Multiple Linear Regression

  • Assumptions to check:

    • Independence of observations,

    • Linearity (e.g inspecting scatterplot)

    • Normality (testable by e.g. Kolmogorov–Smirnov test, Shapiro–Wilk test, the Anderson-Darling test, Q-Q plot)

    • Equal variances (homoscedasticity) of the group samples (testable by e.g. F-test, Levene’s test, Bartlett’s test, Brown-Forsythe,  test),

    • Independence of residuals (testable e.g. Durbin-Watson test)

    • Absence of multicollinearity

  • Report design in Methods section

    • Report on variables

    • Name the statistical package or program used in the analysis

  • Report statistics  in Results section

    • Regression equation, R^2, F-statistic, degrees of freedom, p-value

    • Report on assumptions

  • Example: 

    • Method section: We used multiple linear regression to determine if age and hours of sleep are good predictors of BMI index. We used GraphPad Prism (RRID:SCR_002798) to perform the  analysis.

    • Results section: The multiple linear regression model was significant (Adjusted-R2 = .52, F(2,97) = 53.47, p < .001), indicating that both AGE (t = 6.15, p < .001) and hours of SLEEP (t = -6.35, p < .001) are predictors of BMI. The equation obtained from the analysis BMI = 28.62 + 0.10 * AGE - 0.58 * SLEEP. The adjusted coefficient of determination (Adjusted-R2), which measures the model's ability to explain the observed values, was 0.52 (52%).

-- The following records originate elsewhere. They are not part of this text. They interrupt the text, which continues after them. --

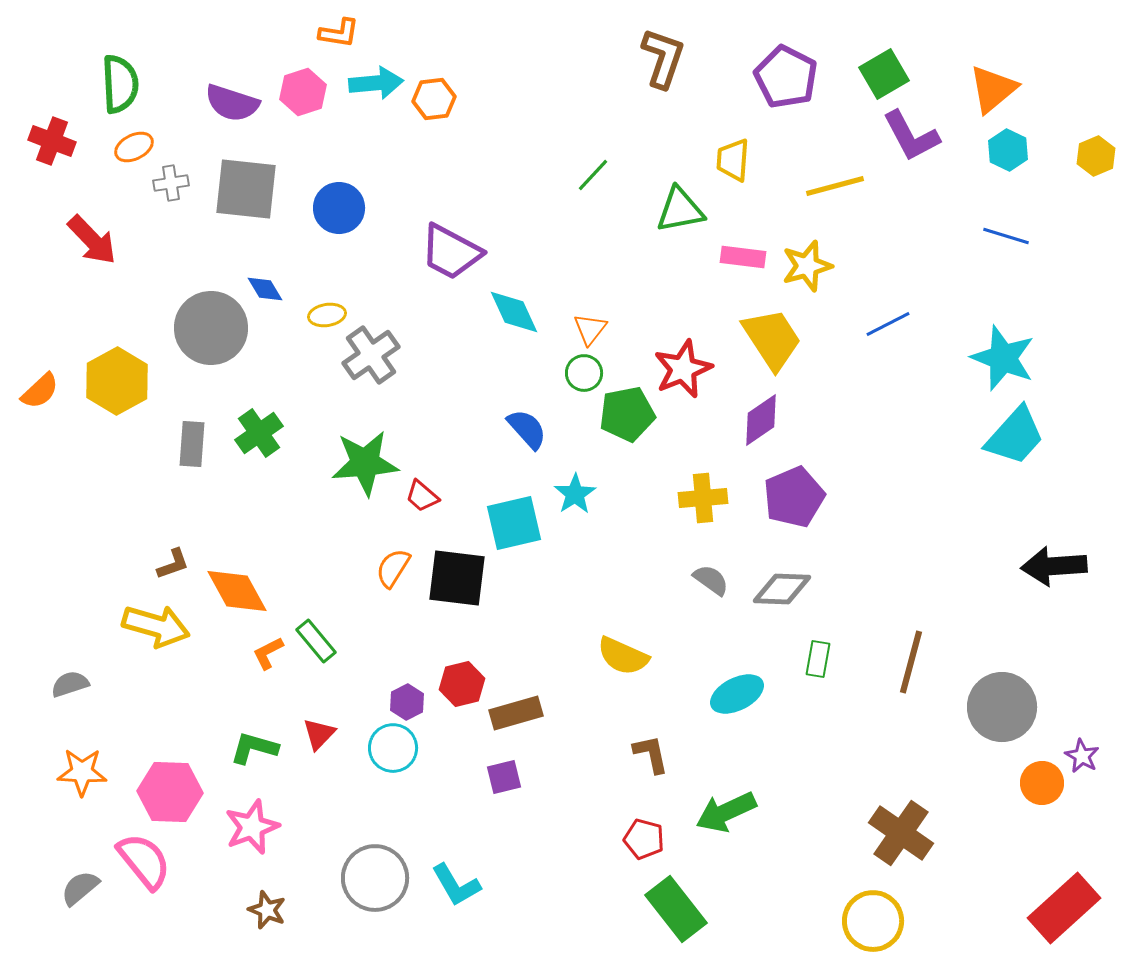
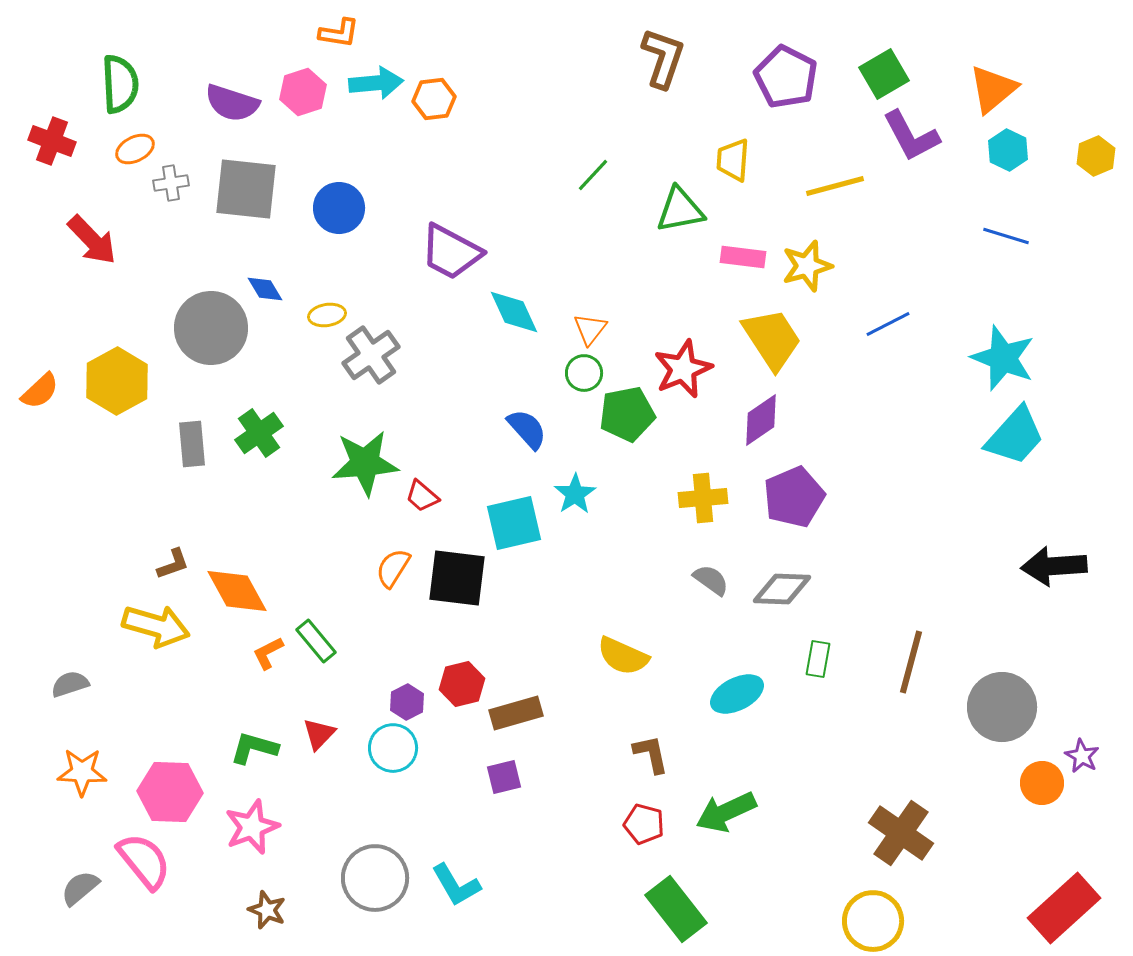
orange ellipse at (134, 147): moved 1 px right, 2 px down
gray rectangle at (192, 444): rotated 9 degrees counterclockwise
red pentagon at (644, 839): moved 15 px up
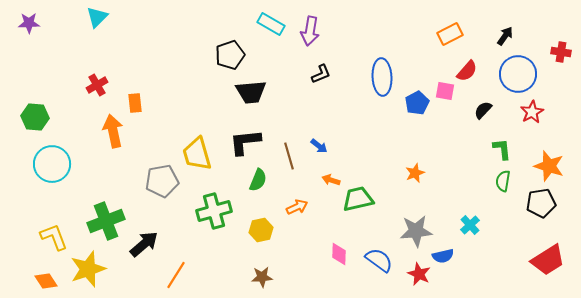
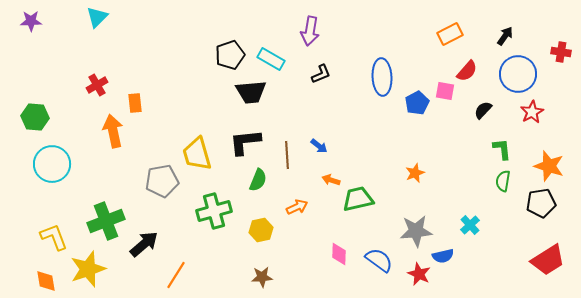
purple star at (29, 23): moved 2 px right, 2 px up
cyan rectangle at (271, 24): moved 35 px down
brown line at (289, 156): moved 2 px left, 1 px up; rotated 12 degrees clockwise
orange diamond at (46, 281): rotated 25 degrees clockwise
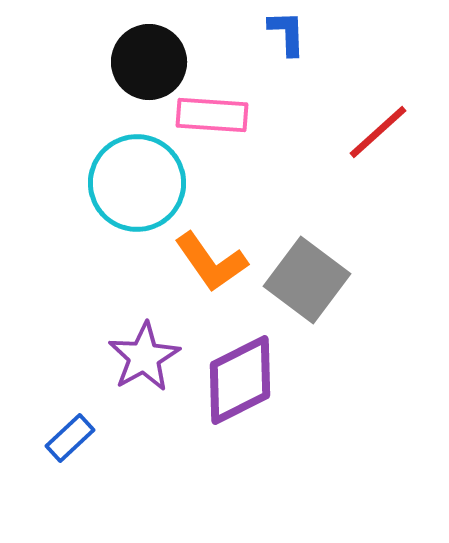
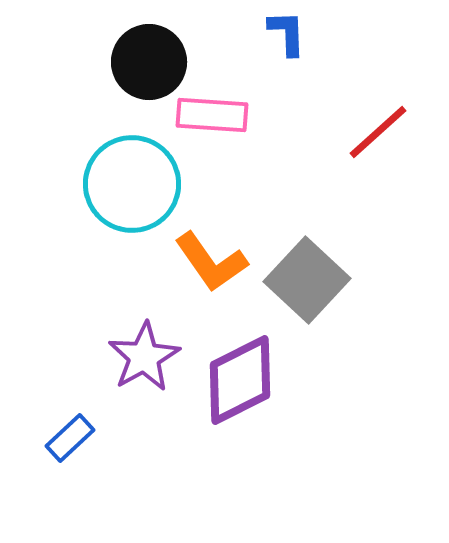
cyan circle: moved 5 px left, 1 px down
gray square: rotated 6 degrees clockwise
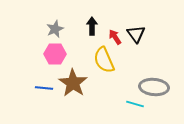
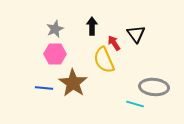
red arrow: moved 1 px left, 6 px down
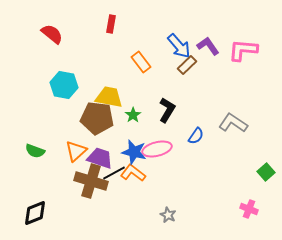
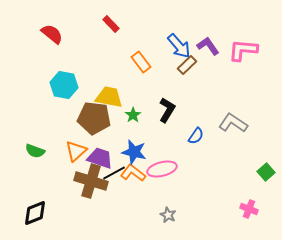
red rectangle: rotated 54 degrees counterclockwise
brown pentagon: moved 3 px left
pink ellipse: moved 5 px right, 20 px down
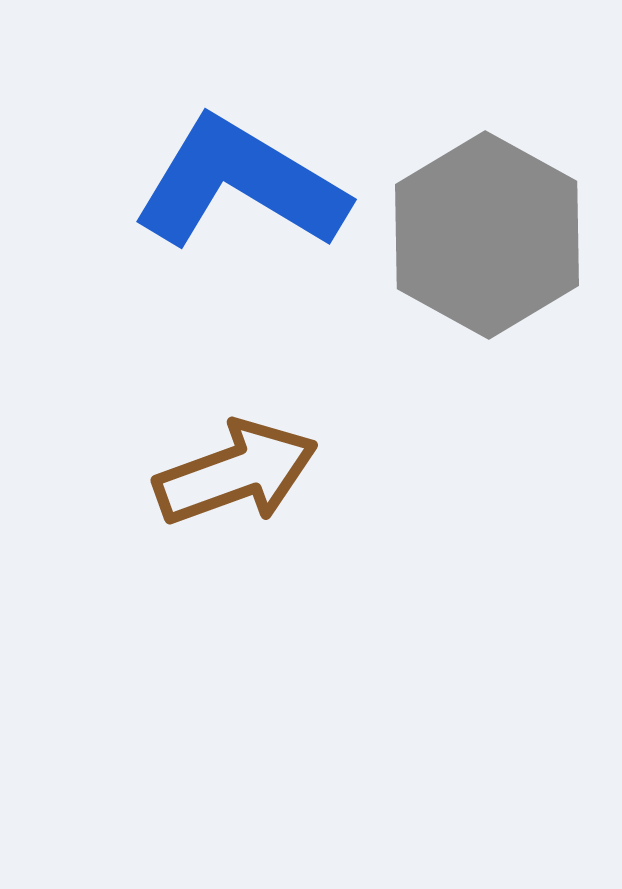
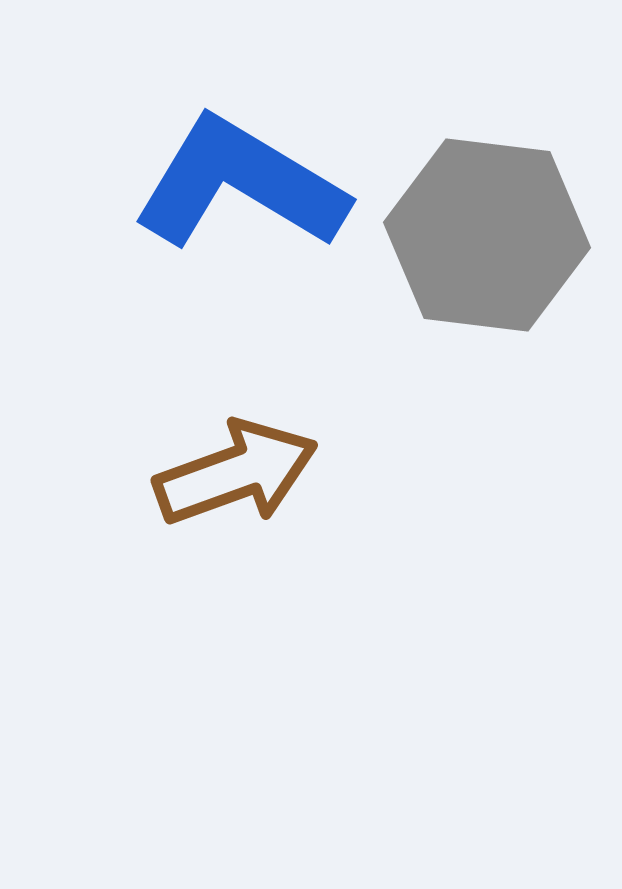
gray hexagon: rotated 22 degrees counterclockwise
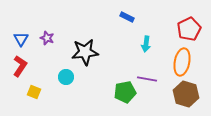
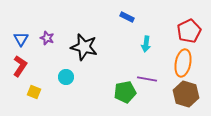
red pentagon: moved 2 px down
black star: moved 1 px left, 5 px up; rotated 20 degrees clockwise
orange ellipse: moved 1 px right, 1 px down
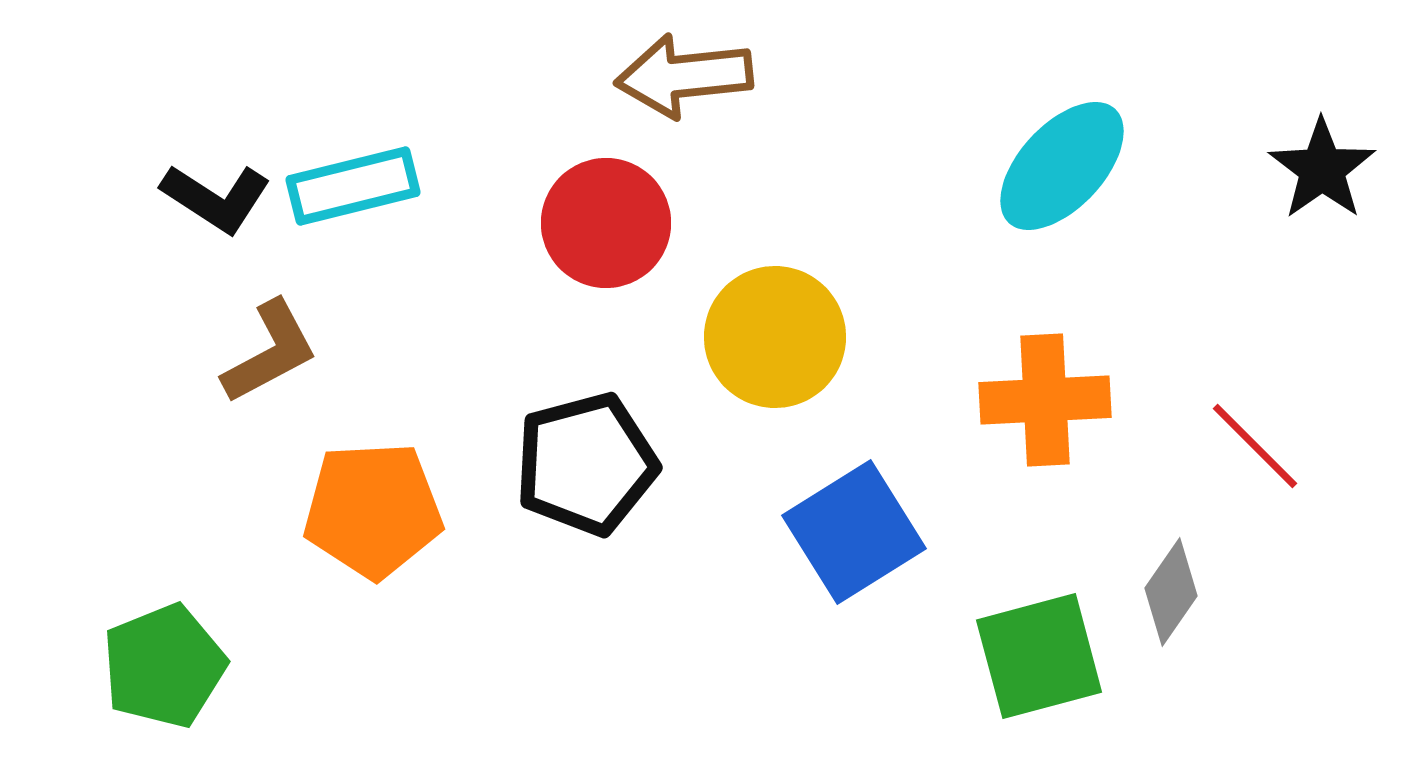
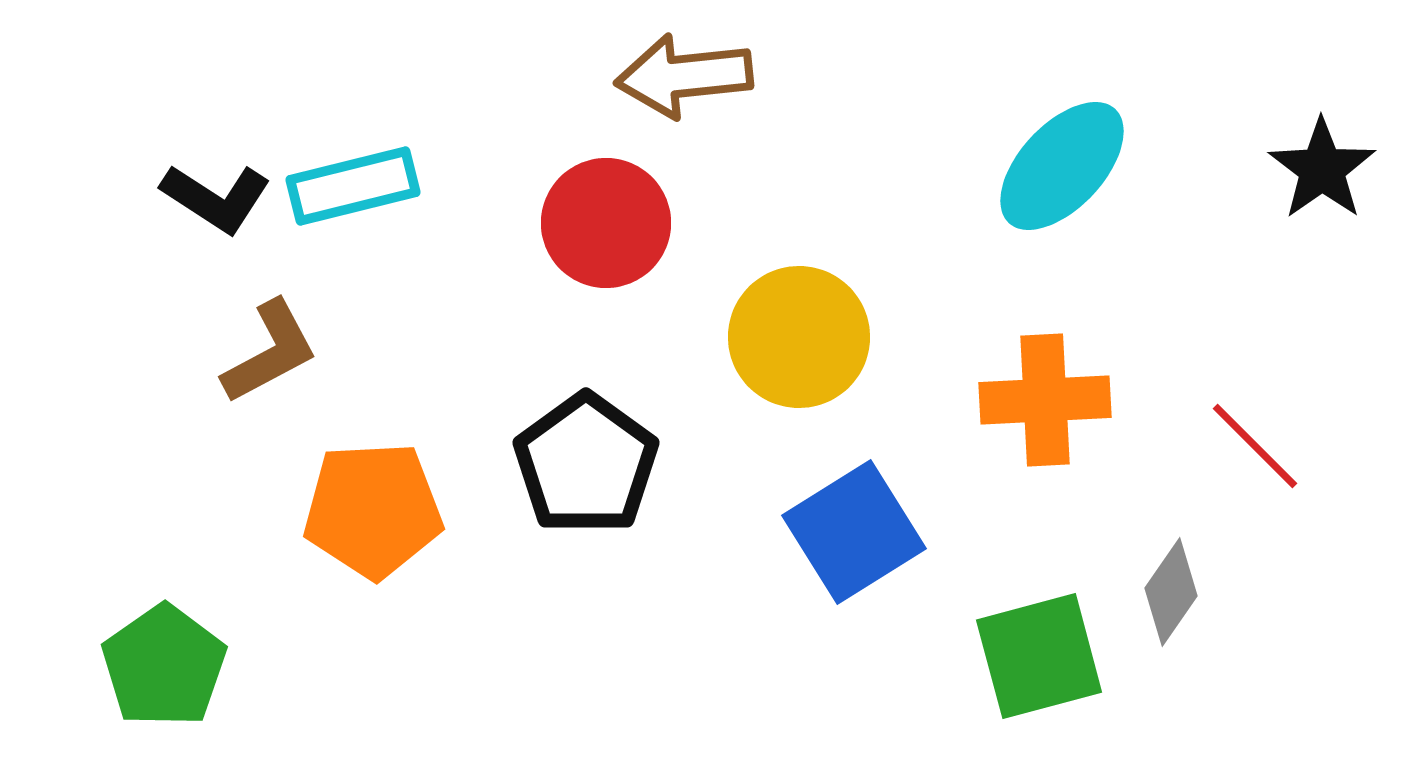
yellow circle: moved 24 px right
black pentagon: rotated 21 degrees counterclockwise
green pentagon: rotated 13 degrees counterclockwise
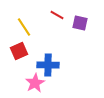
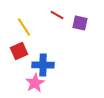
blue cross: moved 5 px left
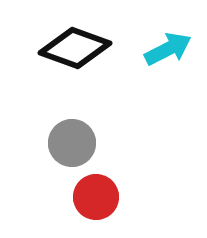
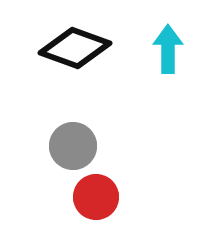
cyan arrow: rotated 63 degrees counterclockwise
gray circle: moved 1 px right, 3 px down
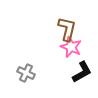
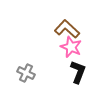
brown L-shape: rotated 60 degrees counterclockwise
black L-shape: moved 4 px left; rotated 40 degrees counterclockwise
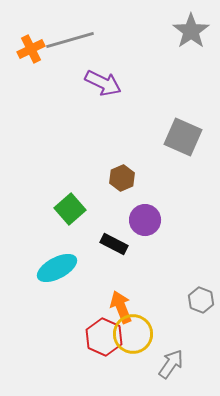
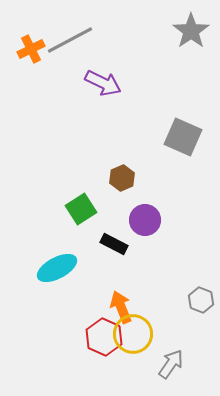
gray line: rotated 12 degrees counterclockwise
green square: moved 11 px right; rotated 8 degrees clockwise
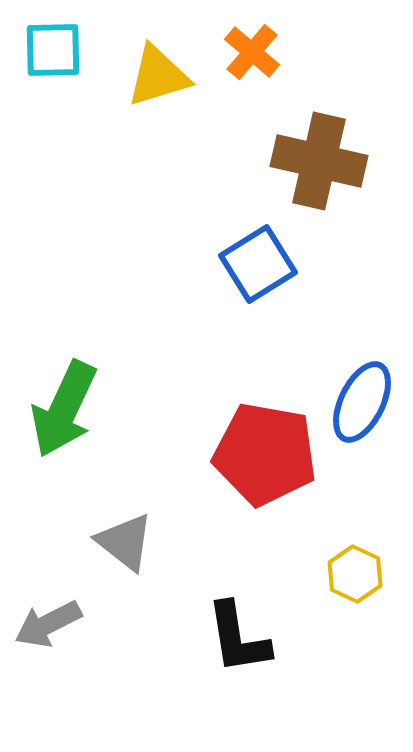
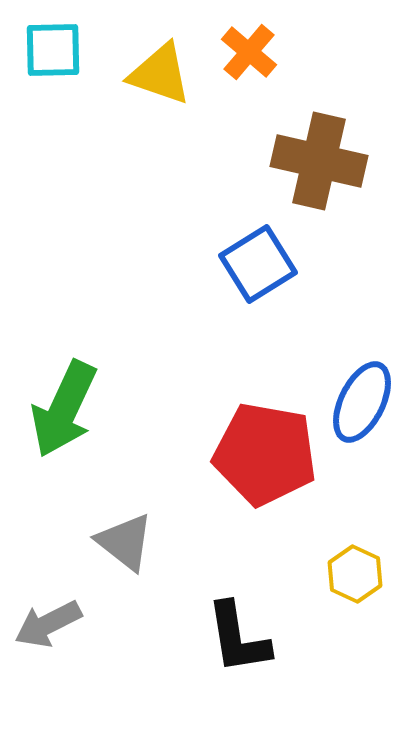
orange cross: moved 3 px left
yellow triangle: moved 2 px right, 2 px up; rotated 36 degrees clockwise
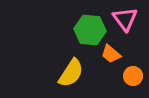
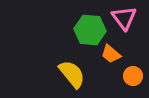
pink triangle: moved 1 px left, 1 px up
yellow semicircle: moved 1 px right, 1 px down; rotated 72 degrees counterclockwise
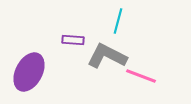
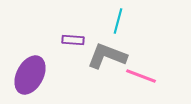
gray L-shape: rotated 6 degrees counterclockwise
purple ellipse: moved 1 px right, 3 px down
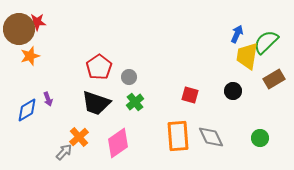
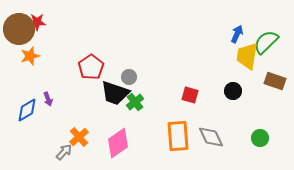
red pentagon: moved 8 px left
brown rectangle: moved 1 px right, 2 px down; rotated 50 degrees clockwise
black trapezoid: moved 19 px right, 10 px up
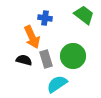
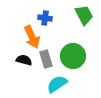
green trapezoid: rotated 25 degrees clockwise
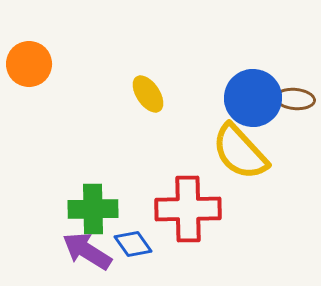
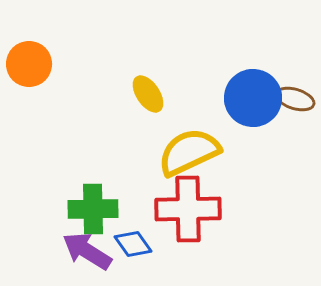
brown ellipse: rotated 12 degrees clockwise
yellow semicircle: moved 51 px left; rotated 108 degrees clockwise
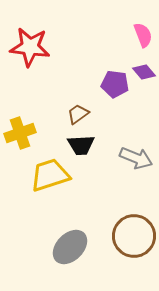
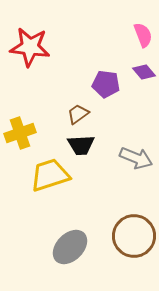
purple pentagon: moved 9 px left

      In the scatterplots, we can observe the linear relationship between each independent variable and the dependent variable. The residuals of the model fit the normal distribution (Shapiro-Wilk W = .99, p = .362), are homoscedastic (Breusch-Pagan χ2 = .87, p = .647), and are independent (Durbin-Watson DW = 1.88, p = .647). Both collinearity measures indicate no multicollinearity (VIF = 108, Tolerance = .93).